I am having trouble implementing the procedure for powerscaling research quantities of interest outlined in Chapter 14 of @avehtari’s notebook outlining a procedure for comparing models with different outcomes.
The model I would like to run seeks to estimate differences in days of heroin use in the previous 28 days (heroin28, integer: 0-28) based on days use of amphetamine use in the 28 days before people commence opioid agonist treatment (ats_baseline, integer: 0-28). I would like to estimate pairwise differences at each of five candidate levels of ats_baseline (0, 7, 14, 21, 28 days use) at each of five timepoints within the first year of treatment (0 years, 0.25, 0.5, 0.75, 1 years from start of treatment: variable yearsFromStart). Blocks of treatment (or ‘encounters’) are defined by the encID variable. To be included in the dataset there needed to be an observation at assessment (yearsFromStart = 0) and at least one other during the first year, though there can be more than two.
Here is the data
atsOTP.RData (17.3 KB)
And here is the model, a univariate betabinomial thin-plate regression splines to estimate trajectories over time at each of the candidate values of ats_baseline.
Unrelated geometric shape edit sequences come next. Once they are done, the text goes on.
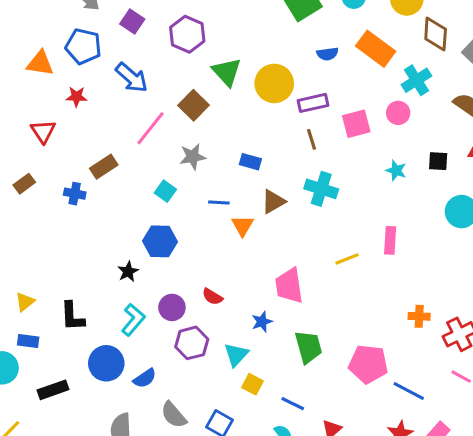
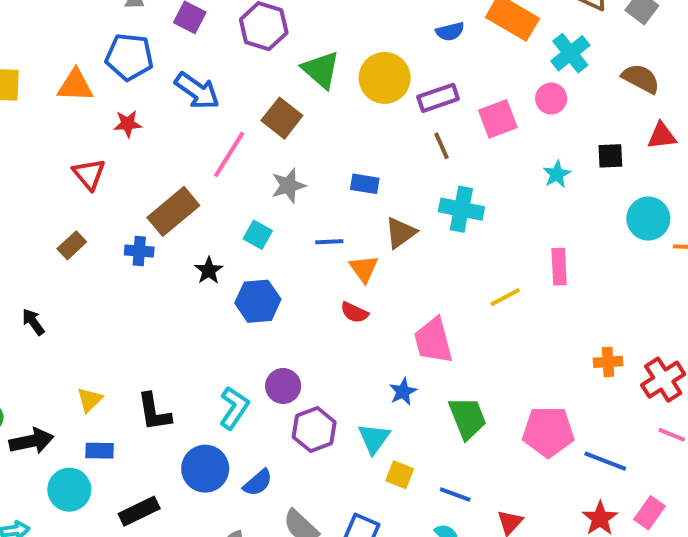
brown rectangle: (104, 167) -> (173, 211), size x1.4
cyan star: (396, 170) -> (557, 174), turned 30
black star: (128, 272) -> (209, 270), moved
red semicircle: (212, 297) -> (354, 312), moved

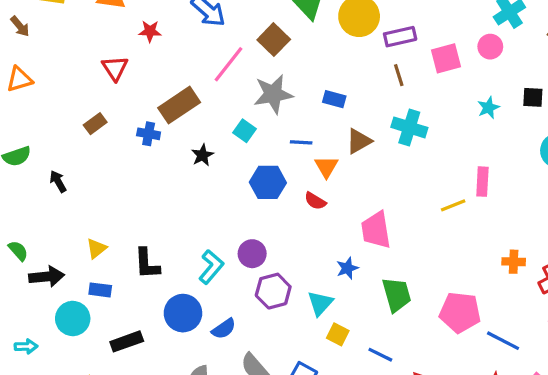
gray star: (288, 186) -> (273, 94), size x1.4
yellow line: (505, 297) -> (453, 205), moved
blue hexagon: (258, 301) -> (268, 182), moved

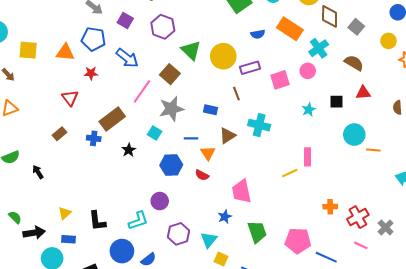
brown line: (399, 75) -> (236, 94), moved
purple circle: (252, 254) -> (160, 201), moved
cyan L-shape: (211, 267) -> (138, 221), turned 35

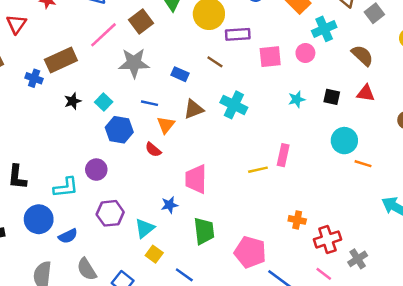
brown line: (236, 94) -> (215, 62), turned -48
cyan square: (155, 133) -> (104, 102), moved

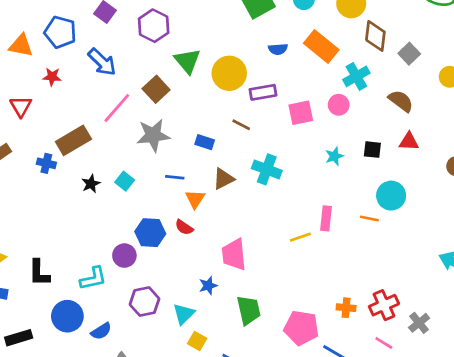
blue hexagon: (119, 130) -> (150, 233), moved
orange line: (363, 164) -> (369, 219), moved
orange cross: (297, 220) -> (346, 308), moved

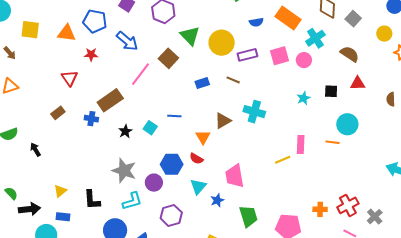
pink square: (301, 113) -> (280, 56), moved
gray star: (153, 135) -> (124, 171), moved, turned 30
blue rectangle: (205, 142) -> (202, 83), moved, turned -32
blue line: (175, 177) -> (174, 116), moved
cyan triangle: (184, 314) -> (198, 187), moved

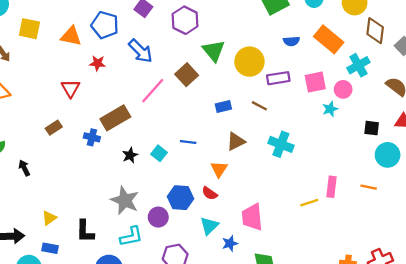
cyan star: (304, 98) -> (330, 109), moved
brown triangle: (223, 121) -> (236, 141), moved
cyan circle: (347, 124) -> (388, 155), moved

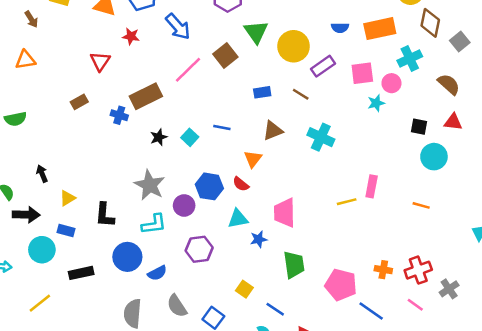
orange rectangle: (329, 39) -> (380, 29), turned -56
purple rectangle: (278, 78) -> (323, 66), turned -30
black arrow: (24, 168) -> (42, 174), moved
orange line: (369, 187) -> (421, 205), moved
cyan triangle: (209, 226) -> (238, 219), turned 30

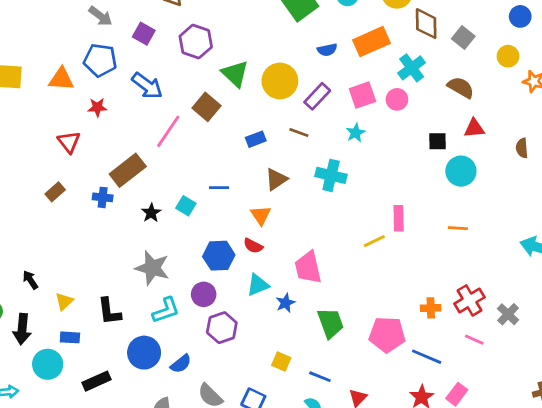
cyan star: (376, 103) -> (356, 133), moved
purple circle: (184, 205) -> (204, 294), moved
black arrow: (26, 215) -> (22, 329), turned 105

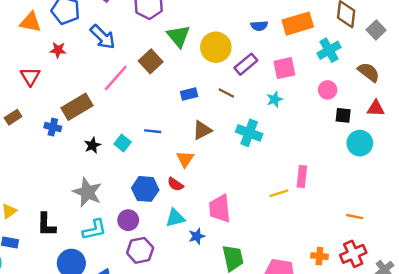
pink circle: (397, 99) -> (328, 90), moved
orange line: (458, 228) -> (355, 217), moved

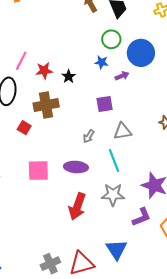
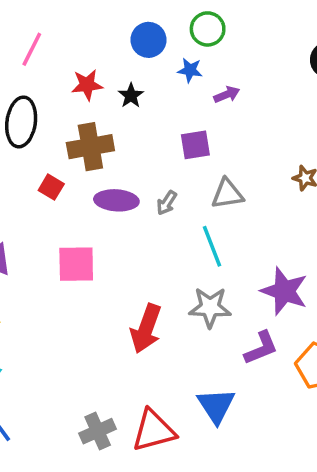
blue circle: (141, 53) -> (148, 40), moved, size x0.7
pink line: (21, 61) -> (32, 49), moved
purple ellipse: (76, 167) -> (116, 200), moved

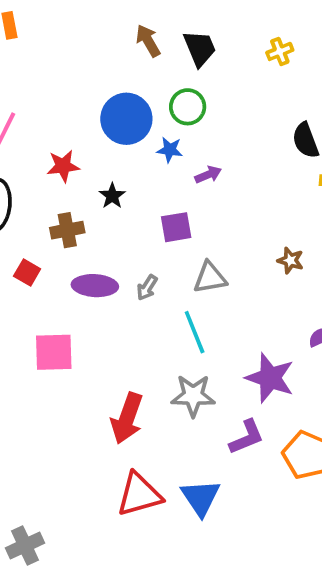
blue circle: (148, 40) -> (126, 119), size x1.4
black star: (131, 96) -> (112, 196), moved
brown cross: (90, 147) -> (67, 230), size x0.7
gray cross: (98, 431) -> (25, 545), moved
red triangle: (154, 431) -> (139, 494), moved

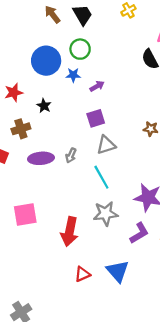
purple square: (176, 227) -> (96, 118), moved
pink square: (54, 352) -> (25, 214), moved
red triangle: (139, 494) -> (82, 274), size x0.6

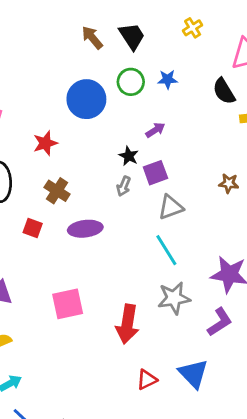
blue star: (73, 75) -> (168, 79), moved
black star: (44, 106) -> (129, 156), moved
brown cross: (21, 129) -> (57, 191), turned -36
gray arrow: (71, 155) -> (124, 186), moved

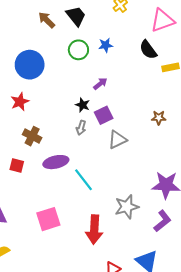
blue circle: (86, 99) -> (30, 65), moved
cyan line: (166, 250) -> (84, 180), moved

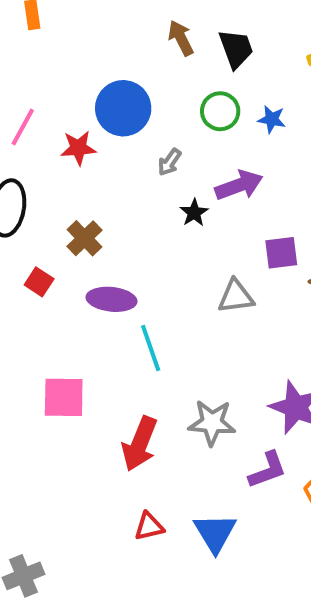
purple arrow: (100, 84) -> (239, 185), size x1.6
red star: (20, 102) -> (78, 148), moved
purple square: (104, 115) -> (281, 253), moved
gray arrow: (81, 128) -> (170, 162), moved

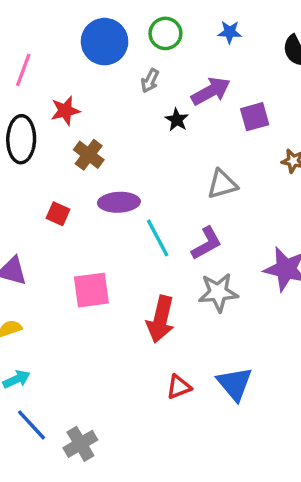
green circle: (220, 111) -> (165, 33), moved
red star: (78, 148) -> (65, 111), moved
purple square: (281, 253) -> (255, 117), moved
red square: (39, 282) -> (58, 214), moved
purple L-shape: (268, 470) -> (207, 243), moved

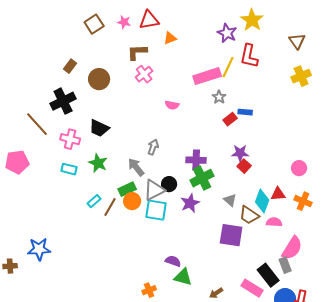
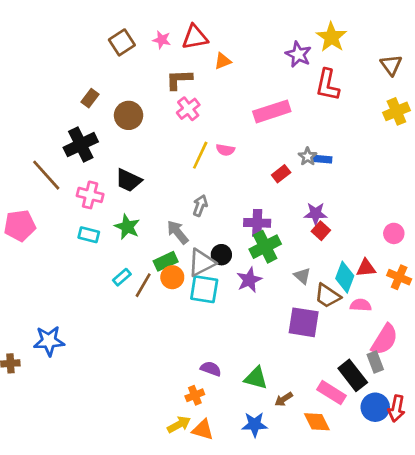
yellow line: (228, 67) -> (200, 155), moved
gray star: (219, 97) -> (308, 157), moved
red rectangle: (230, 119) -> (281, 174), moved
purple semicircle: (173, 261) -> (211, 369), moved
green triangle: (183, 277) -> (256, 378), moved

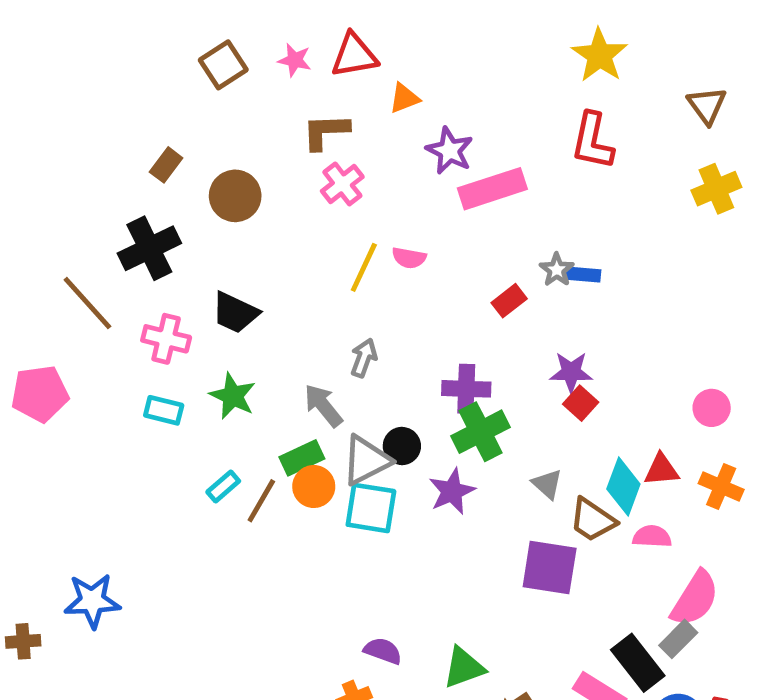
purple star: (298, 54) -> (450, 151), moved
gray rectangle: (375, 362) -> (678, 639), turned 66
green triangle: (256, 378) -> (464, 668), turned -35

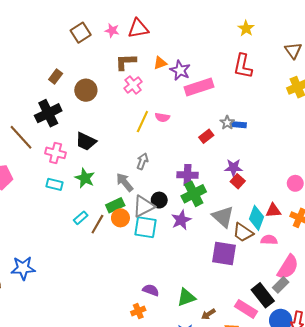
yellow star: (600, 55) -> (246, 28), size x0.7
orange triangle: (404, 98) -> (160, 63), moved
gray triangle: (547, 484) -> (223, 217), size x1.6

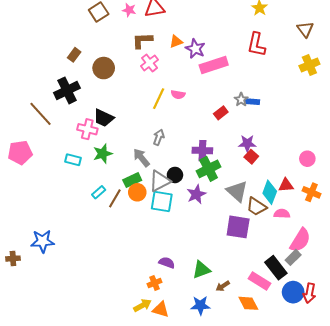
pink cross: (56, 153) -> (87, 129), moved
green star: (85, 178) -> (103, 154), turned 30

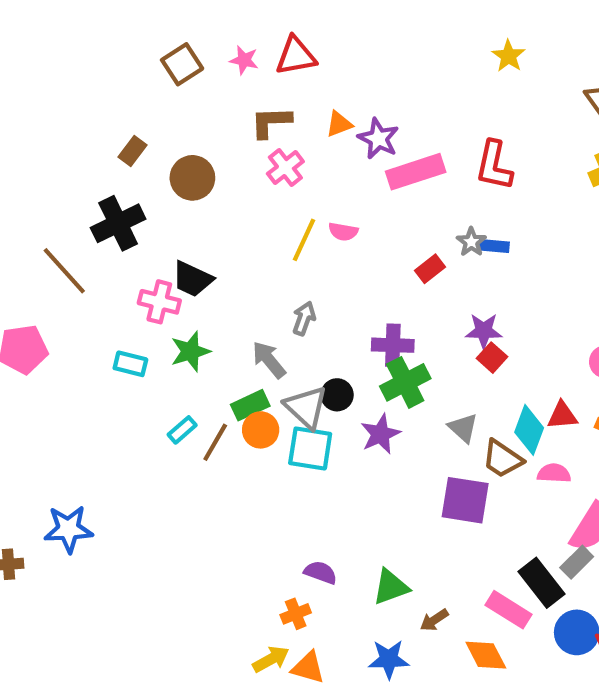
red L-shape: (256, 45) -> (494, 165), moved
gray triangle: (160, 181) -> (306, 407), turned -50
gray triangle: (237, 191) -> (463, 428), size x0.7

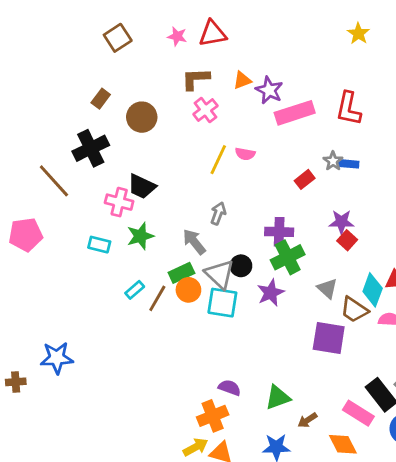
brown square: (182, 64) -> (118, 38), moved
orange cross: (296, 614) -> (213, 416), size x1.5

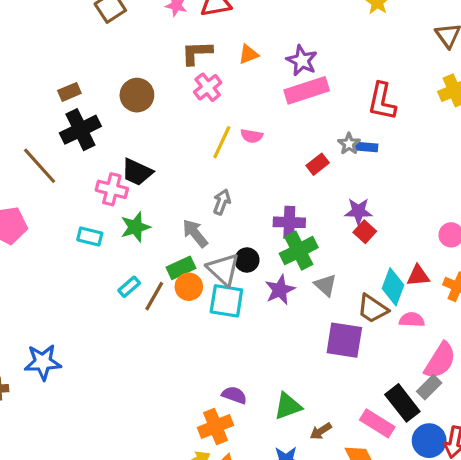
purple star: (269, 90) -> (302, 61), moved
brown rectangle: (101, 99) -> (69, 92), moved, turned 30
red L-shape: (349, 109) -> (382, 101), moved
gray triangle: (327, 288) -> (325, 285), moved

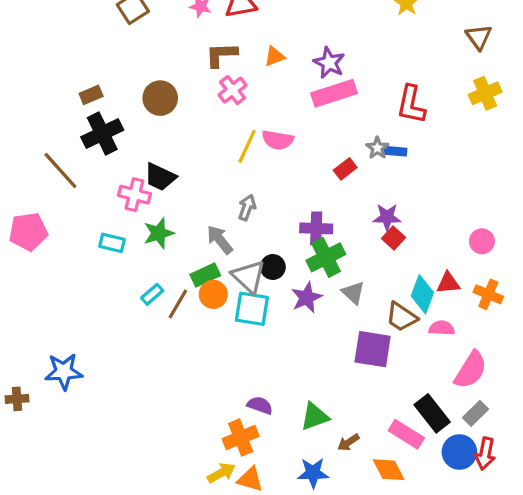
pink semicircle: (252, 136) -> (278, 140), size x1.4
gray rectangle: (429, 387) -> (475, 413), moved

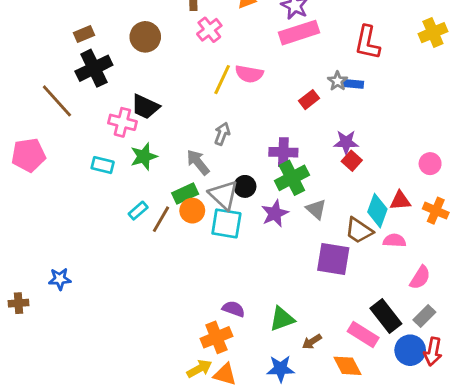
pink semicircle: (471, 370) -> (420, 278), size x0.7
blue star: (64, 372) -> (60, 279), size x0.7

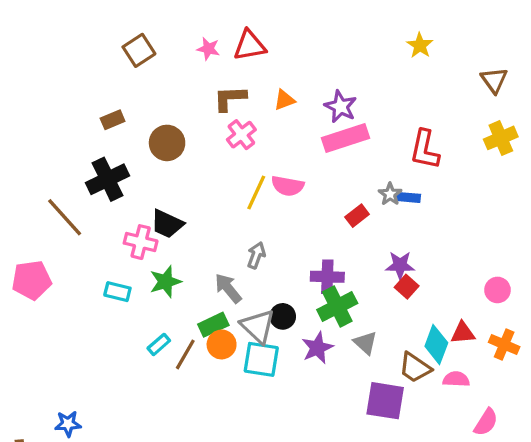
brown rectangle: (84, 34) -> (113, 120), moved

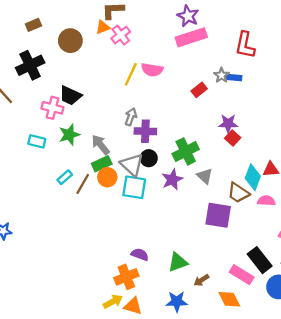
orange triangle: (284, 100) -> (103, 27), moved
purple cross: (327, 277) -> (145, 131), moved
gray arrow: (228, 288) -> (101, 145), moved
You’ll need brms and priorsense packages to run the code below. And apologies, the model takes a while to run.
fit_betabinomial_heroin_s <- brm(formula = heroin28 | trials(set) ~ s(yearsFromStart, by = ats_baseline) + (1 | encID),
data = d,
family = beta_binomial(),
prior = prior(prior = normal(0.1,4),
class = b),
save_pars = save_pars(all=TRUE),
seed = 1234,
refresh = 0,
chains = 4,
warmup = 1e3,
iter = 2e3)
# add criterion to the object so we can compare models using cross-validation later
fit_betabinomial_heroin_s <- add_criterion(fit_betabinomial_heroin_s,
criterion="loo",
save_psis = TRUE)
Now to implement the powerscaling procedure on the distribution of estimated differences between each of the candidate levels of ats_baseline at each of the candidate timepoints.
I have adapted the code in Chapter 14 as best I can to my spline model, but when I get to the bind_draws(log_prior_draws(fit_betabinomial_heroin_s)) line it throws an error
d %>%
data_grid(yearsFromStart = seq(0,1,by=0.25),
ats_baseline=c(0,7,14,21,28),
encID,
set) %>%
add_epred_draws(object = fit_betabinomial_heroin_s,
re_formula = NA,
allow_new_levels = TRUE) %>%
compare_levels(variable = .epred,
by = ats_baseline) %>%
pivot_wider(names_from = c(ats_baseline, yearsFromStart),
values_from = .epred,
names_glue = "{ats_baseline} ats days: {yearsFromStart} years from start") %>%
select(!c(.chain, .iteration)) %>%
left_join(y = as_draws_df(log_lik_draws(fit_betabinomial_heroin_s)),
by=".draw") %>%
as_draws_df() %>%
bind_draws(log_prior_draws(fit_betabinomial_heroin_s))
# error mesage
# Error: 'iteration_ids' of bound objects do not match.
Can anyone tell me how to fix this? I assume that the log_prior_draws() function needs some tinkering to get iteration ids. But I am not sure how to do that. Any other pointers welcome. Thank you in advance.